Records excerpted from a collection:
++++++
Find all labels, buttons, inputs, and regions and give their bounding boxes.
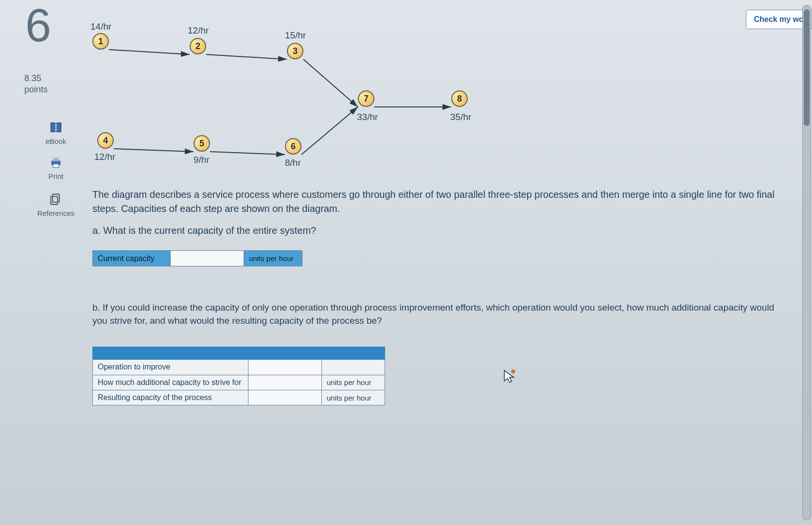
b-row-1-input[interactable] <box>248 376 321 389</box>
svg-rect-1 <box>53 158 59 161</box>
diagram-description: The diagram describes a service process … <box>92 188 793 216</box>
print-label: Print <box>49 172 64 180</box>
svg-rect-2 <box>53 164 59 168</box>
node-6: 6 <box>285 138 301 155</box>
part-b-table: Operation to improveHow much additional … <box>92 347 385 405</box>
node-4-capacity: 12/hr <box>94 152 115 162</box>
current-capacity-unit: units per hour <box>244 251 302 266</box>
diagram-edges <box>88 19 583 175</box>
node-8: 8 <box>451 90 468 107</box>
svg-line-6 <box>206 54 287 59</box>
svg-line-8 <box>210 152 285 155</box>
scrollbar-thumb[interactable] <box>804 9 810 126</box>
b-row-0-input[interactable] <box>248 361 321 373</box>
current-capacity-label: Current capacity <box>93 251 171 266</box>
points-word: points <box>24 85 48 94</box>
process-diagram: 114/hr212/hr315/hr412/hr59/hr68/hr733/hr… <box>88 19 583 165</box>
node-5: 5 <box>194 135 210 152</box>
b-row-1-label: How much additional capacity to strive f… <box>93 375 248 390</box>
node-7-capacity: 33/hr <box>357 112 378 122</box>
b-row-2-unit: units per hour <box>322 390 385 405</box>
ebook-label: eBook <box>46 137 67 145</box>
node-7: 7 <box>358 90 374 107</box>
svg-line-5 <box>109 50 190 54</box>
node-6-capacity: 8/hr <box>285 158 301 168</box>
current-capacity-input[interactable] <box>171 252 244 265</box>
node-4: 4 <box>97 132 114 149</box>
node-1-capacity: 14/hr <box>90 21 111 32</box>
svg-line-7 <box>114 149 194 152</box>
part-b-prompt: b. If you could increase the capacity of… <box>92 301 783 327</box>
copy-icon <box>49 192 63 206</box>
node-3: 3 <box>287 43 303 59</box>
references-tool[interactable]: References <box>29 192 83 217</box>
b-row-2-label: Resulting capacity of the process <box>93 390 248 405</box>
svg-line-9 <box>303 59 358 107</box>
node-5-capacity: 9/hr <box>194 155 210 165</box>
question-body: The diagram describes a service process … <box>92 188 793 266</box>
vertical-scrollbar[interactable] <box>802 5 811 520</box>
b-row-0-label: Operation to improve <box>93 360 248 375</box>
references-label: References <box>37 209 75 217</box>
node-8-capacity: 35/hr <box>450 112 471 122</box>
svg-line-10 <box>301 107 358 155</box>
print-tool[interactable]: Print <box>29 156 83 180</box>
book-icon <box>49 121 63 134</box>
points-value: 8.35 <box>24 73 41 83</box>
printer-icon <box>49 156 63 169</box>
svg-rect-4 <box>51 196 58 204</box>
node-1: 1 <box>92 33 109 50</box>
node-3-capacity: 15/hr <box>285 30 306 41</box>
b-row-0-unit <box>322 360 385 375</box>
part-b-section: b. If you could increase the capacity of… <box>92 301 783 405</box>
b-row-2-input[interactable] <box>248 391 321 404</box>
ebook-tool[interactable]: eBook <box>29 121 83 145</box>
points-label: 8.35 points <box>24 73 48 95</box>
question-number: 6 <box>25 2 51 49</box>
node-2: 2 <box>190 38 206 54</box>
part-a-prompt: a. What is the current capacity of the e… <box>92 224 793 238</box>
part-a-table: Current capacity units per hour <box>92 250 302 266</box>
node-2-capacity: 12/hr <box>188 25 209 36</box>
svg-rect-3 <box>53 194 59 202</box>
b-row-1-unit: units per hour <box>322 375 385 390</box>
++++++
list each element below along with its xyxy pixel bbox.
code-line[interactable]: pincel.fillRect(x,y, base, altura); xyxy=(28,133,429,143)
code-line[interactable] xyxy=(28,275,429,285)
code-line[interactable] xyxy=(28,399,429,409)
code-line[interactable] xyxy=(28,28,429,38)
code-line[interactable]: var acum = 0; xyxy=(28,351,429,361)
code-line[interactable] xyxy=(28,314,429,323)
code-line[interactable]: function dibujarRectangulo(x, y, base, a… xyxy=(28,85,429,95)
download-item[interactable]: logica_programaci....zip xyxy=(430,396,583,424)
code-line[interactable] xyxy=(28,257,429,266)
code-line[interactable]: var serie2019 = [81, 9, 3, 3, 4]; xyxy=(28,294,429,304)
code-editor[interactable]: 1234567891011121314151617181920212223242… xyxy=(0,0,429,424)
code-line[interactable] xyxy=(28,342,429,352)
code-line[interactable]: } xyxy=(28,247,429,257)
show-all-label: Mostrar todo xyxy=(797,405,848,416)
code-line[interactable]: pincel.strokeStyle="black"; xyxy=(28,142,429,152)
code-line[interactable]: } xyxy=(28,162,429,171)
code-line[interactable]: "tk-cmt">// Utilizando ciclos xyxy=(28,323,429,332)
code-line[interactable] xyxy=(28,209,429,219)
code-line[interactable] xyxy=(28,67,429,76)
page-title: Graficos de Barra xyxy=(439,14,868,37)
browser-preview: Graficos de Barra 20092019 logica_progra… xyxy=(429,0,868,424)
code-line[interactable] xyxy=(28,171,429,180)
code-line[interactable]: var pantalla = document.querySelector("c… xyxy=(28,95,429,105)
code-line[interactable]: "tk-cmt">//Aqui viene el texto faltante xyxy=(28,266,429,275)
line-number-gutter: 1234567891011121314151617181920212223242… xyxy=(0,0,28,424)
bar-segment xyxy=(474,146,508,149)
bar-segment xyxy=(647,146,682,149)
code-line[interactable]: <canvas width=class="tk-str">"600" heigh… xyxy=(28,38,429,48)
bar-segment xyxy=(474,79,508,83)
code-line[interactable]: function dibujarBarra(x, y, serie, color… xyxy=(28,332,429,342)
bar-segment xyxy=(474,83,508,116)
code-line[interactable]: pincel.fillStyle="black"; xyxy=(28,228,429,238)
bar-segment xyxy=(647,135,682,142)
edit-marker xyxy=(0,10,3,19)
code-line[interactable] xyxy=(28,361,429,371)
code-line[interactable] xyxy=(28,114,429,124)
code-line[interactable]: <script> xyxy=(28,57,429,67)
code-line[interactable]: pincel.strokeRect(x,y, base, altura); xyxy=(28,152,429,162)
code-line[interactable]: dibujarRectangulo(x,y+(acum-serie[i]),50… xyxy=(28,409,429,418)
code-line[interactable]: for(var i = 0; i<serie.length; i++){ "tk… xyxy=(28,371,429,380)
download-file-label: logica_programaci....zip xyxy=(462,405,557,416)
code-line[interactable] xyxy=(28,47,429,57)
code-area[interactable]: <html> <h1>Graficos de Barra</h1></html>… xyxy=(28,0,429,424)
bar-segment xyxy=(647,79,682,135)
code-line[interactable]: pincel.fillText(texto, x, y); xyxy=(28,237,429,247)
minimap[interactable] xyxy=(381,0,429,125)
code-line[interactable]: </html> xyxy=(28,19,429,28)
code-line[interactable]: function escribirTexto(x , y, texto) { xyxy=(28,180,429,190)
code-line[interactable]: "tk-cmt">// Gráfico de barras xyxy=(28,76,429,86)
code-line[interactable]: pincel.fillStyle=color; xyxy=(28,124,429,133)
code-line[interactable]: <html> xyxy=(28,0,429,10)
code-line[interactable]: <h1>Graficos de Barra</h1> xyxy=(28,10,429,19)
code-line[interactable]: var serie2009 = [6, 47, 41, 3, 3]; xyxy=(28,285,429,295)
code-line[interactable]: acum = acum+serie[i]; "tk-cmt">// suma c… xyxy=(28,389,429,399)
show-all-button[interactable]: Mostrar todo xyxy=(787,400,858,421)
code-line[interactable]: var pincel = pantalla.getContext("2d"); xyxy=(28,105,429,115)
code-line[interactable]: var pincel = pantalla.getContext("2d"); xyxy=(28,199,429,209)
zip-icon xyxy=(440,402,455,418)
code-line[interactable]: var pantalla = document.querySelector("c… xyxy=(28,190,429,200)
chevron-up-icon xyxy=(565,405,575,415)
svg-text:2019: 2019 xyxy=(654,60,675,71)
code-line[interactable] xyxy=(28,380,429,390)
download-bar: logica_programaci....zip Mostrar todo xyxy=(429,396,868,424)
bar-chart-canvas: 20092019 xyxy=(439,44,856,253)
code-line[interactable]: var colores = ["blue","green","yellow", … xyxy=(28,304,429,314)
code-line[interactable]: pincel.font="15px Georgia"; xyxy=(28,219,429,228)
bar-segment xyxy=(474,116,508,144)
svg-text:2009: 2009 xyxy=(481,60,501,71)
++++++
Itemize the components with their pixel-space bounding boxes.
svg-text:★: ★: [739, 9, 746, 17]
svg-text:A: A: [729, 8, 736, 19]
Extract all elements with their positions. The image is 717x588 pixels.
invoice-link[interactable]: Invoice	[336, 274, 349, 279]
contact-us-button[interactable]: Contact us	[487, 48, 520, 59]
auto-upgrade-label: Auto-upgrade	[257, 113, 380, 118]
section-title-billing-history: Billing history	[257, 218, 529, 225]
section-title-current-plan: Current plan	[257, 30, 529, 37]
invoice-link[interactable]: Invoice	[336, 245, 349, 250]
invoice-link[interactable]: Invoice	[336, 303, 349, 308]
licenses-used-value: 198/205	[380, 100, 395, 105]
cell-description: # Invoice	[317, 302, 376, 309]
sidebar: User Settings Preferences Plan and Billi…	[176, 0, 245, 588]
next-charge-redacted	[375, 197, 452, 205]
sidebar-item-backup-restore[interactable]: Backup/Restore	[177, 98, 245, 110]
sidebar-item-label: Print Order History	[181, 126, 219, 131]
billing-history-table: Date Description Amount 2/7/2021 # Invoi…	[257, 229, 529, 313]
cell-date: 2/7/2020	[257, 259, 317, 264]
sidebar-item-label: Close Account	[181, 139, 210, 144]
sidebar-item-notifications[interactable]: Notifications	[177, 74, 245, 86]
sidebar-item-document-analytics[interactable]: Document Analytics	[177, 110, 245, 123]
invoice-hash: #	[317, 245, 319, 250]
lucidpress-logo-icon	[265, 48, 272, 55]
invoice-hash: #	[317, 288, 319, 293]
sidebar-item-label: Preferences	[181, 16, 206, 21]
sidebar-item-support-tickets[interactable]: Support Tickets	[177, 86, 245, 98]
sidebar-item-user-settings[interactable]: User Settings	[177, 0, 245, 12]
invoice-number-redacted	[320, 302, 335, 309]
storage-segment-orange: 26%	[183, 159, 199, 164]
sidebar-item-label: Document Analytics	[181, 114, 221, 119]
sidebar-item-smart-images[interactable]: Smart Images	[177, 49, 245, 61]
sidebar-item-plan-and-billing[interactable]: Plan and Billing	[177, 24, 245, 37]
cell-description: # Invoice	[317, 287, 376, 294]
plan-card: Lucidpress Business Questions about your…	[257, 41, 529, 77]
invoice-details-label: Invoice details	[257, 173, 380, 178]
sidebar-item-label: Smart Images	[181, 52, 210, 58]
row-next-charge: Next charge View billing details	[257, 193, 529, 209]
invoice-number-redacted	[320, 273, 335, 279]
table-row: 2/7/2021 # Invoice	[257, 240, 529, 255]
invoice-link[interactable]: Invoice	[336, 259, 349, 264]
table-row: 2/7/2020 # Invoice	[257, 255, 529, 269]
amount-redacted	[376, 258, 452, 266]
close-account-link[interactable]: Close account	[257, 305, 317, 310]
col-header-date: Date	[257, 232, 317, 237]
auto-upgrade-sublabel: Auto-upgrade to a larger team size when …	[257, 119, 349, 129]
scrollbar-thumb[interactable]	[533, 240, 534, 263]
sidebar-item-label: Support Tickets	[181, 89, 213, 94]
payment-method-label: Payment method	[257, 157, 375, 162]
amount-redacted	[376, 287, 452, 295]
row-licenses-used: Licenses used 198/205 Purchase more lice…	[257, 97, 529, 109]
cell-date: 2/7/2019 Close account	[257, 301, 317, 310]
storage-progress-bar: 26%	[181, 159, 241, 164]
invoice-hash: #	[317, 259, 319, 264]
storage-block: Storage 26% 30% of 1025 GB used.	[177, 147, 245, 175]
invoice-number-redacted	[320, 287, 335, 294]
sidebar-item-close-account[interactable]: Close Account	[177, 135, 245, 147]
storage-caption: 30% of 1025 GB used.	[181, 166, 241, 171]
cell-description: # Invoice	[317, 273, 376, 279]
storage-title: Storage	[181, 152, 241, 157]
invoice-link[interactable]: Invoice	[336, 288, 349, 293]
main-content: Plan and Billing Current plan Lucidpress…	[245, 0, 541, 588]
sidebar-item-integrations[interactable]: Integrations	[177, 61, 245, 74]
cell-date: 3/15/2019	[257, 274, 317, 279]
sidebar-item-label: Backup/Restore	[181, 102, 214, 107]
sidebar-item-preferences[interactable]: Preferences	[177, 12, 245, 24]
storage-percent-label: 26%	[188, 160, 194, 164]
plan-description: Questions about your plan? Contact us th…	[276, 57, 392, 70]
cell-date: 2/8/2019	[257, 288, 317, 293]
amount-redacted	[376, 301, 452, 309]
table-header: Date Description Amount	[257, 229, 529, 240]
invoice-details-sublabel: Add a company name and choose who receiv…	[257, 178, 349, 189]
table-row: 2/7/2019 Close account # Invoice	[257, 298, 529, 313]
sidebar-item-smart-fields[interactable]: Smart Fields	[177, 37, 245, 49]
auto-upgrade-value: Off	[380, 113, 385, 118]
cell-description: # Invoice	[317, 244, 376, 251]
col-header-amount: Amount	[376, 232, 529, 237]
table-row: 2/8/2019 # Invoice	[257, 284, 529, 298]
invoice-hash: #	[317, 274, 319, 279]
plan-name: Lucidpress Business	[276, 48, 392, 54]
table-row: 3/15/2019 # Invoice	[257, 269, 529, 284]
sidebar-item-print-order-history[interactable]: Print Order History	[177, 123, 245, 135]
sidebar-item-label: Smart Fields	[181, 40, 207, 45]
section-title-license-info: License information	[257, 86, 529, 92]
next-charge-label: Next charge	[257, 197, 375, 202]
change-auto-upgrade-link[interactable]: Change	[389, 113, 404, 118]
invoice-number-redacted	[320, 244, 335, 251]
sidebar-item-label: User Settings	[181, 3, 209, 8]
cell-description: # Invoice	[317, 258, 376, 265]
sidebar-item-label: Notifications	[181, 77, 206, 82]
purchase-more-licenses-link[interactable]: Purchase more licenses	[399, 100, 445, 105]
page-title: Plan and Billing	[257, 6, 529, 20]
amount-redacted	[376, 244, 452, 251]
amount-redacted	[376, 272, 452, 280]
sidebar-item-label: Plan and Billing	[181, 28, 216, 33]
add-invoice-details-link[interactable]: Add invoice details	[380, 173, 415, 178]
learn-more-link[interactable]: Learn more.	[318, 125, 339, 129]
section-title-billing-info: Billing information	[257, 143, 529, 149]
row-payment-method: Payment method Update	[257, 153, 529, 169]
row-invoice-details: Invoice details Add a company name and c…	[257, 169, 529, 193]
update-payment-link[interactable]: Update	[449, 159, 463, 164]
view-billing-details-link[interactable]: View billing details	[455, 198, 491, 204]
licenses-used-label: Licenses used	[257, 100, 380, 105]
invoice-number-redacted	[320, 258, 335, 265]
++++++
- **Work request**: Extract each line holding the word "tool" from the records.

- **Result below**:
references-tool[interactable]: References <box>29 192 83 217</box>
print-tool[interactable]: Print <box>29 156 83 180</box>
ebook-tool[interactable]: eBook <box>29 121 83 145</box>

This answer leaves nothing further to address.